Information provided —
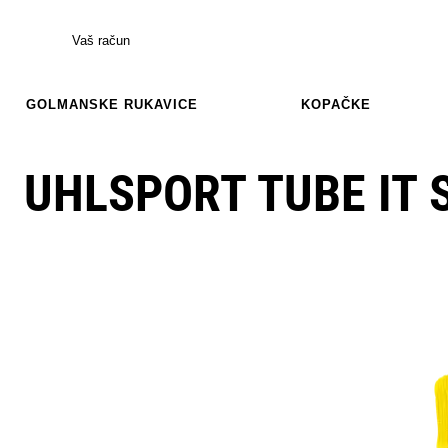
Vaš račun
GOLMANSKE RUKAVICE
KOPAČKE
UHLSPORT TUBE IT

What you are asked to do —
Write the material out again exactly. Do not include the pictures.

Problem solution —
Vaš račun
GOLMANSKE RUKAVICE
KOPAČKE
UHLSPORT TUBE IT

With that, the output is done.